Most of us aren’t too comfortable with the idea of buying technology stocks at the moment, especially in the volatile and highly competitive semiconductor market. But a couple of articles from Seeking Alpha over the past few days have highlighted a few things about GPS chipmaker SiRF that point to a stock buying opportunity. Albeit a risky one.
Currently and arguably, SiRF’s biggest problem is the ongoing patent dispute with Broadcom. On August 8 the International Trade Commission ruled that SiRF did indeed infringe on Broadcom patents via the company’s acquisition of Global Locate. Worse yet, August 26 brought forth a judge that recommended any devices containing SiRF products infringing Broadcom patents be banned from importation into the United States. Though the ruling is being appealed, if upheld SiRF would be forced to license said products through Broadcom obviously costing the company a lot of cash.
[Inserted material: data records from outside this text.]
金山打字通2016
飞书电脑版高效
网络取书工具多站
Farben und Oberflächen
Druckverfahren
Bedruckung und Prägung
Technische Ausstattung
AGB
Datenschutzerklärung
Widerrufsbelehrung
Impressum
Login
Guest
Seeking Alpha’s Joe O’Donnell also argues that the patent dispute puts into question the value of SiRF’s intellectual property, hurting its chances for acquisition.
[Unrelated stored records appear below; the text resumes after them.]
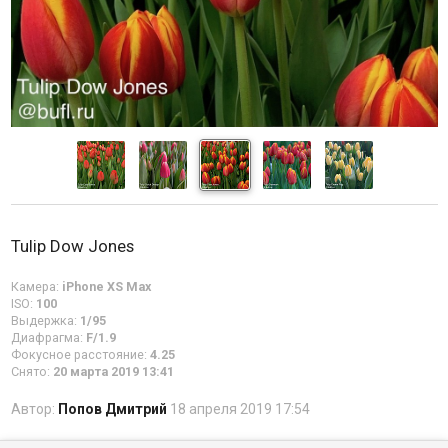
Tulip Dow Jones
Камера:
iPhone XS Max
ISO:
100
Выдержка:
1/95
Диафрагма:
F/1.9
Фокусное расстояние:
4.25
Снято:
20 марта 2019 13:41
Автор:
Попов Дмитрий
18 апреля 2019 17:54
BUT, SiRF’s share price is sitting around $1.10, and while SiRF expects their cash on hand to decrease by $20 million to $60 million over the next two years, the company’s book value is sitting at $215.6 million. What’s interesting is that SiRF’s market capitalization currently is only $64.8 million and its enterprise value is -$41.1 million. These number make SiRF’s share price look undervalued.
But should you buy?
Joe O’Donnell would wait until the stock price drops another 25%. But another factor comes into play here. Remember that SiRF is a member of Google’s Open Handset Alliance (so is Broadcom and Qualcomm) and is believed to be the provider of the GPS chipset in the T-Mobile G1 coming October 22. If this is the case, and T-Mobile really has had 1.5 million pre-ordered G1’s, then SiRF’s current market capitalization should be only a fraction of the revenues their Google partnership should generate.
Should SiRF formally announce October 22 that they are indeed the chipset supplier for the G1 then it would be reasonable to believe their $1.10 share price should move a little closer to the $2.79 book value. Seeking Alpha’s Richard Jones is long SiRF, expecting the share price to top out around $1.75-$1.80 over the coming days.
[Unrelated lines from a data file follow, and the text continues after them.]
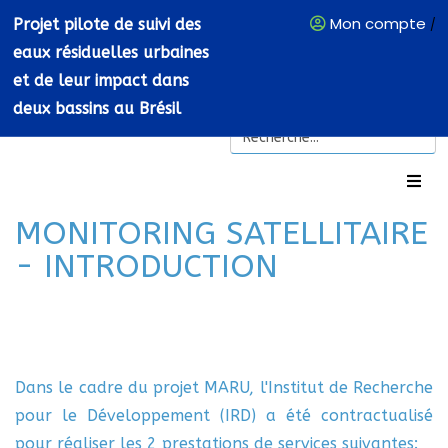
Mon compte
Projet pilote de suivi des
/
eaux résiduelles urbaines
et de leur impact dans
deux bassins au Brésil
MONITORING SATELLITAIRE
- INTRODUCTION
Dans le cadre du projet MARU, l'Institut de Recherche
pour le Développement (IRD) a été contractualisé
pour réaliser les 2 prestations de services suivantes: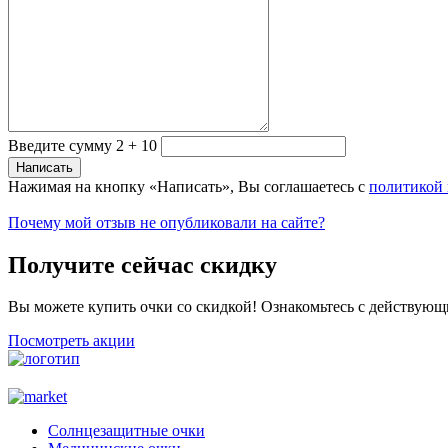
Введите сумму 2 + 10
Нажимая на кнопку «Написать», Вы соглашаетесь с
политикой
Почему мой отзыв не опубликовали на сайте?
Получите сейчас скидку
Вы можете купить очки со скидкой! Ознакомьтесь с действующ
Посмотреть акции
Солнцезащитные очки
So it’s a tough call. One analyst is content to wait until SiRF’s share price falls another 25% before buying even though he concedes it’s undervalued. Another analyst expects the share price to skyrocket, relatively speaking, in the coming days. I’m torn. Until the patent dispute is settled I wouldn’t buy and with the global economy in a rut and PND prices seemingly falling more everyday, the long term outlook for GPS chipmakers looks dark in my opinion.
I’ll be watching SiRF’s stock price closely October 22 and I’ll say more than. But are you going to buy?